In summary, the evolution of thermal conductivity in sodium chloride-bearing aeolian sand is essentially a dynamic reflection of the trade-off and mutual adaptation among the solid–liquid–gas three-phase heat conduction pathways. An increase in dry density enhances intergranular thermal contact at the solid skeleton level, serving as the fundamental mechanism for improved thermal conductivity. Elevated moisture content induces a dominant thermal enhancement effect by constructing liquid-phase heat conduction bridges. Variations in salt content exert nonlinear influences by regulating the thermophysical properties of pore solution and the structure of salt crystal networks. These three factors do not act in isolation but rather exhibit a coupled effect by modifying the volume fraction and contact morphology of each phase: moisture content modulates the threshold of salt dissolution–crystallization equilibrium, dry density affects the efficiency of salt crystal network formation, and salt content counteracts the thermal performance of the liquid phase—collectively governing the macroscopic thermal conductivity behavior of the soil.

5. Conclusions

This study investigated the variation patterns of the thermal conductivity of sodium chloride-bearing aeolian sand under different dry densities and moisture contents based on the transient plane source method. The following conclusions are drawn:

(1) The thermal conductivity of sodium chloride-bearing aeolian sand increases with rising dry density and moisture content. The enhancement is attributed to an increase in both solid-phase and liquid-phase heat transfer pathways, and the relationship exhibits a favorable linear trend.

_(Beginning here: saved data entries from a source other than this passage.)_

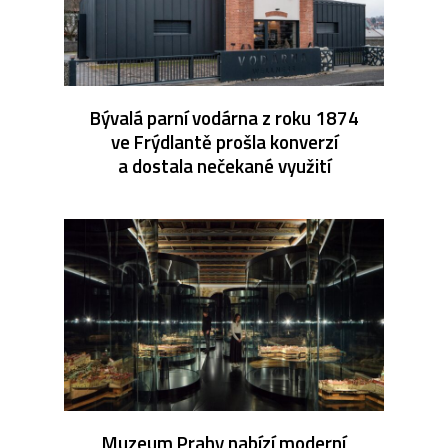
Bývalá parní vodárna z roku 1874
ve Frýdlantě prošla konverzí
a dostala nečekané využití
Muzeum Prahy nabízí moderní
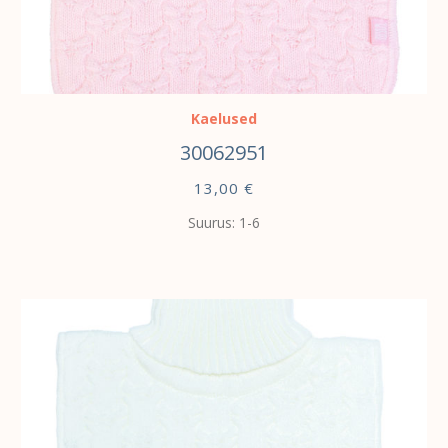
VALI
Kaelused
30062951
13,00
€
Suurus: 1-6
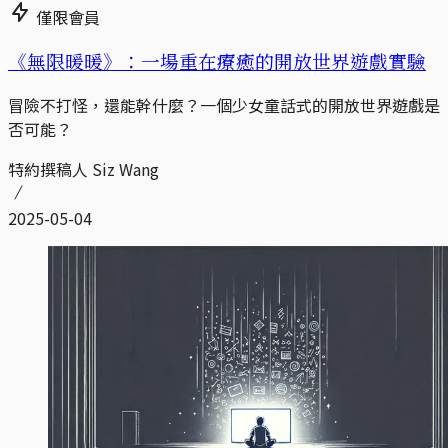
僅限會員
《無限暖暖》：一場重在療癒的開放世界遊戲實驗
冒險不打怪，還能幹什麼？一個少女童話式的開放世界遊戲是
否可能？
特約撰稿人 Siz Wang
2025-05-04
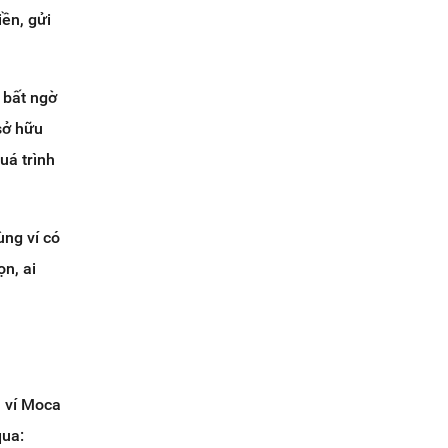
iền, gửi
 bất ngờ
sở hữu
uá trình
ùng ví có
ọn, ai
a ví Moca
qua:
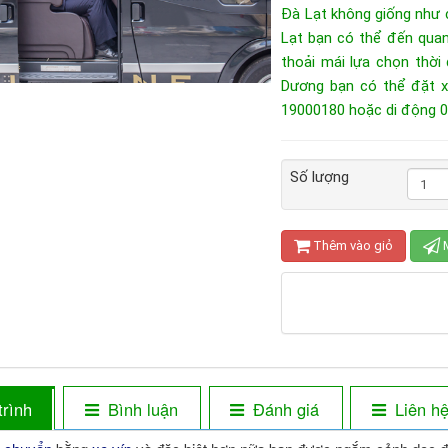
Đà Lạt không giống như c
Lạt bạn có thể đến quan
thoải mái lựa chọn thời
Dương bạn có thể đặt xe
19000180 hoặc di động 
Số lượng
Thêm vào giỏ
M
trình
Bình luận
Đánh giá
Liên h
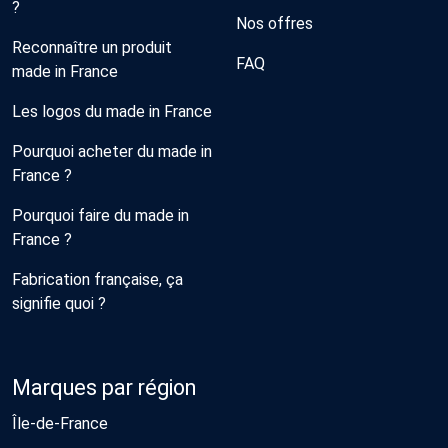
?
Nos offres
Reconnaître un produit
FAQ
made in France
Les logos du made in France
Pourquoi acheter du made in
France ?
Pourquoi faire du made in
France ?
Fabrication française, ça
signifie quoi ?
Marques par région
Île-de-France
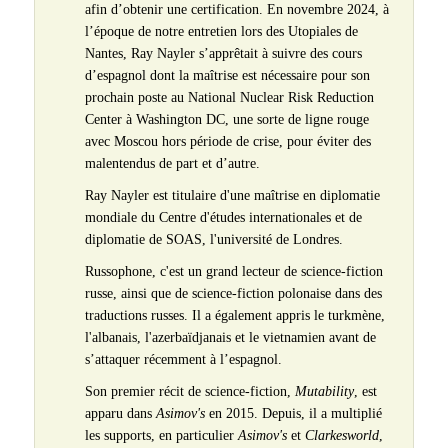
afin d’obtenir une certification. En novembre 2024, à
l’époque de notre entretien lors des Utopiales de
Nantes, Ray Nayler s’apprêtait à suivre des cours
d’espagnol dont la maîtrise est nécessaire pour son
prochain poste au National Nuclear Risk Reduction
Center à Washington DC, une sorte de ligne rouge
avec Moscou hors période de crise, pour éviter des
malentendus de part et d’autre.
Ray Nayler est titulaire d'une maîtrise en diplomatie
mondiale du Centre d'études internationales et de
diplomatie de SOAS, l'université de Londres.
Russophone, c'est un grand lecteur de science-fiction
russe, ainsi que de science-fiction polonaise dans des
traductions russes. Il a également appris le turkmène,
l'albanais, l'azerbaïdjanais et le vietnamien avant de
s’attaquer récemment à l’espagnol.
Son premier récit de science-fiction,
Mutability
, est
apparu dans
Asimov's
en 2015. Depuis, il a multiplié
les supports, en particulier
Asimov's
et
Clarkesworld
,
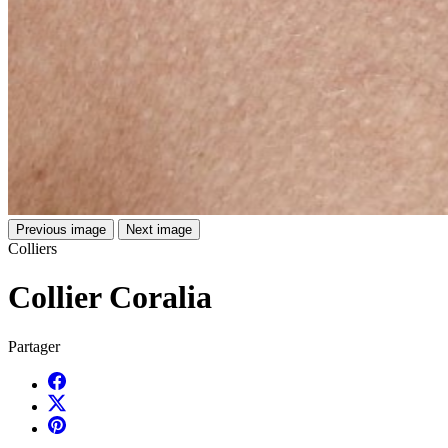
Previous image
Next image
Colliers
Collier Coralia
Partager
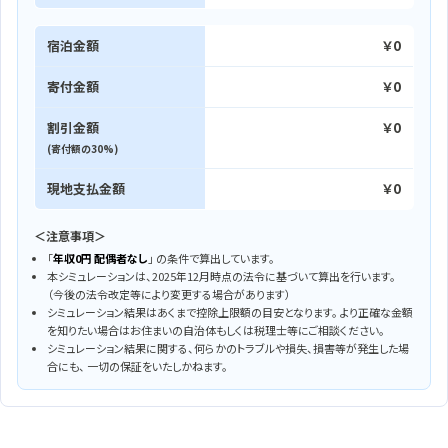
宿泊金額
￥0
寄付金額
￥0
割引金額
￥0
(寄付額の30%)
現地支払金額
￥0
＜注意事項＞
「
年収0円
配偶者なし
」
の条件で算出しています。
本シミュレーションは、2025年12月時点の法令に基づいて算出を行います。
（今後の法令改定等により変更する場合があります）
シミュレーション結果はあくまで控除上限額の目安となります。 より正確な金額
を知りたい場合はお住まいの自治体もしくは税理士等にご相談ください。
シミュレーション結果に関する、何らかのトラブルや損失、損害等が発生した場
合にも、 一切の保証をいたしかねます。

(2) The thermal conductivity varies nonlinearly with salt content, exhibiting a pattern of an initial decrease followed by a subsequent increase. The threshold salt content shifts to higher values as moisture content increases: a threshold of 2% salt content corresponds to 9% moisture content; a threshold of 4% salt content corresponds to moisture contents of 11–13%; and a threshold of 6% salt content corresponds to moisture contents of 15–17%. This behavior originates from the fact that salt dissolution reduces the thermal conductivity of the pore solution, whereas subsequent salt crystallization forms thermal bridges that provide a compensating effect on heat transfer.

(3) A theoretical prediction model for the thermal conductivity of sodium chloride-bearing aeolian sand was established. Comparative analysis with measured data validated the good applicability and predictive accuracy of the model. The model provides a quantitative description of the variation of aeolian sand thermal conductivity under multi-factor coupling effects and can serve as a parametric basis for further analysis of the mechanisms of heat conduction in soils subjected to salt influence. Moreover, the model can offer a reference for the determination of thermal parameters and for thermal calculations of replacement materials in the design of roadbeds, foundations, lined canals, and sandy bases of hydraulic structures in saline soil regions, thereby improving the efficiency of thermal conductivity estimation and reducing the workload of repeated testing.

The findings of this study have practical significance for thermal parameter selection and temperature-field analysis of saline aeolian sand foundations in southern Xinjiang. The proposed model can provide parameter support for the thermal design of roadbeds, foundations, lined canals, and hydraulic structures, and it may contribute to the assessment of potential salt expansion risks. However, this study was conducted on remolded specimens under room-temperature laboratory conditions without fully considering the effects of in situ soil structure, seasonal temperature variations, freeze–thaw cycles, and field-scale water–salt migration. Future studies should therefore focus on field-scale validation of the proposed model and further investigate the temperature-dependent thermal conductivity of sodium chloride-bearing aeolian sand, particularly under subzero and freeze–thaw conditions.